Santiago Sierra   
3000 Huecos (3000 Hollows), 2002, triptych each work 156,5 x 231,5 cm, 156,5x231,5

Born 1966 in Madrid (Spain)
Lives and works in Madrid (Spain)

Santiago Sierra’s performances and projects are continually the object of heated debates, elicit outrage and dismay, and sometimes result in the cancellation and premature termination of individual works. But wherein lies the unsettling power of these works? In 2002, for instance, the artists paid six unemployed Cubans to tattoo a continuous line across their backs. On another occasion he paid people a small sum to sit in a cardboard box for several hours. Another project involved public masturbation. Many observers consider Sierra’s artistic approach cynical, repulsive and immoral. It is certainly deliberate and calculated provocation, but not for its own sake. Sierra understands his work as the revelation and critique of the present state of society. Upon closer examination, he transfers the mechanisms of capitalist social systems into the artistic space, and he does so in a shockingly straightforward manner. And indeed, the exploitation of human labour, the unmasking of structural violence and the representation of powerlessness and dependence are central themes of his art.
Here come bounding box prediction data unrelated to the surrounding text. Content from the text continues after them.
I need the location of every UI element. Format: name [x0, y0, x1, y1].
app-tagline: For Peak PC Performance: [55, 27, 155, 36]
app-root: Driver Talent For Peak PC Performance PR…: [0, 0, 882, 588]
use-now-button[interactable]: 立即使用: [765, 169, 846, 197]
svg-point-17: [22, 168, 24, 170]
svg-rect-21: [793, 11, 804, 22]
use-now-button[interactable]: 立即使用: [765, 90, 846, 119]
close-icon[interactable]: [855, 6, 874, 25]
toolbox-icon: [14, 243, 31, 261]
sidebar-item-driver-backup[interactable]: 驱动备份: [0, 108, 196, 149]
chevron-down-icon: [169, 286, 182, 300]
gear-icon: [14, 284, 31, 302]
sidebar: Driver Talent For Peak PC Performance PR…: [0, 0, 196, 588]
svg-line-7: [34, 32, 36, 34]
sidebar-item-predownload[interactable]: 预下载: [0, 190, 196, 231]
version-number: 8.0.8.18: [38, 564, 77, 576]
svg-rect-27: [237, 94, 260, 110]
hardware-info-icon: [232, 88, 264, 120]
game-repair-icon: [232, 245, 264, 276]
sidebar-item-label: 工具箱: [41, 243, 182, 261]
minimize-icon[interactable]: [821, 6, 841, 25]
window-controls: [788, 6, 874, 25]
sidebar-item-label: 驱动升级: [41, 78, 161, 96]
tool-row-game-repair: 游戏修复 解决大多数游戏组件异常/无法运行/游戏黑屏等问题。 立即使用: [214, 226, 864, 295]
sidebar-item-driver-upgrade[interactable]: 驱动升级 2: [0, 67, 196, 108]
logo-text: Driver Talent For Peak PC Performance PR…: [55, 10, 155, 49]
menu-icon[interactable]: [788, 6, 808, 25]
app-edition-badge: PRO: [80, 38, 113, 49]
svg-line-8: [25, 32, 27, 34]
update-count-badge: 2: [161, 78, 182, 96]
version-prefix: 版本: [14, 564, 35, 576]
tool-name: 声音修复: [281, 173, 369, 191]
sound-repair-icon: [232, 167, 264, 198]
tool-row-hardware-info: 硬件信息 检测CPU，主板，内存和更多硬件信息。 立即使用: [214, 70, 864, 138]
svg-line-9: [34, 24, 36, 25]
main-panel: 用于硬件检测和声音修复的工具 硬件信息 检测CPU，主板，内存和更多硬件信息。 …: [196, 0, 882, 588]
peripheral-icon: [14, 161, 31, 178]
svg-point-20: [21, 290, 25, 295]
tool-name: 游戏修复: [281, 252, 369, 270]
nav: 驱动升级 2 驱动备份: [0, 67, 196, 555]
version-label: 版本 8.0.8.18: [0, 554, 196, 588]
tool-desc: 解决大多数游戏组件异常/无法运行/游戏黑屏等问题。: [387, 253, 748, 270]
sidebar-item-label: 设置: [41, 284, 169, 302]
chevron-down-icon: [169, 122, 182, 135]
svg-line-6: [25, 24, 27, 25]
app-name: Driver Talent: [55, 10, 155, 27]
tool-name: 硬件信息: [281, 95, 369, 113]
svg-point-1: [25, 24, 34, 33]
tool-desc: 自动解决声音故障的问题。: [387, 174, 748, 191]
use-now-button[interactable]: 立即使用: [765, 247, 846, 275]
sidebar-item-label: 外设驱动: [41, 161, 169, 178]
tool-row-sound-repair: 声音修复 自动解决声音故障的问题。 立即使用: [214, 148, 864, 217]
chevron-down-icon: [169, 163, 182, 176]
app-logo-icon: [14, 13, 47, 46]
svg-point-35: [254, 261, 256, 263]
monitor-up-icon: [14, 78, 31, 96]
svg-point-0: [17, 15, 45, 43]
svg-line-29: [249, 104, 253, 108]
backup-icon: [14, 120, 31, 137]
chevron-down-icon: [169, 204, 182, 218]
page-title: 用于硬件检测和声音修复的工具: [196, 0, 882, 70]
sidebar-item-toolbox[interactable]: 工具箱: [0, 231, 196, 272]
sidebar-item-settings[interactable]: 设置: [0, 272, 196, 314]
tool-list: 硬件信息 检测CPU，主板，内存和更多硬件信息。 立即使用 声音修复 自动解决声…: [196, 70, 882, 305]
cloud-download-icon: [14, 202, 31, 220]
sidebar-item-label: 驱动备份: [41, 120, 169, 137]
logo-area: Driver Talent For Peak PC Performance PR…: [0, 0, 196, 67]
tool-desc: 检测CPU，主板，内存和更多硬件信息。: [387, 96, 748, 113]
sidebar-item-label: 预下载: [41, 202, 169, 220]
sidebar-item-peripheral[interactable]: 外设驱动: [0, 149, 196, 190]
He prefers to work with homeless people, job-hunters, asylum-seekers and refugees, with the marginalised groups in our society, whose services he procures for a small sum. In the process, the seeming autonomy of the art system itself comes in for examination. 3000 Huecos of 2002 is one of the biggest projects that Santiago Sierra has produced to date. In the exhibition, three large-format black and white photographs are seen. They show a ridge in southern Spain not far from Cadiz, where Santiago Sierra had 3,000 holes dug in a 25,000 m² space, with each hole measuring 180 × 50 × 50 cm. The serial arrangement in a strictly defined grid recalls early American land art projects. However, it also makes one think of a massive graveyard. A group of African workers, immigrants from the Maghreb and the southern Sahara, dug the holes. From here, one can see the Mediterranean and make out the African coast, from which refugees drown on the way to Europe almost daily. Sierra offers no solutions with his art. But he does create striking images. They challenge us to think about existing societal conflicts, precisely because they show us the bitter reality which so many are forced to suffer.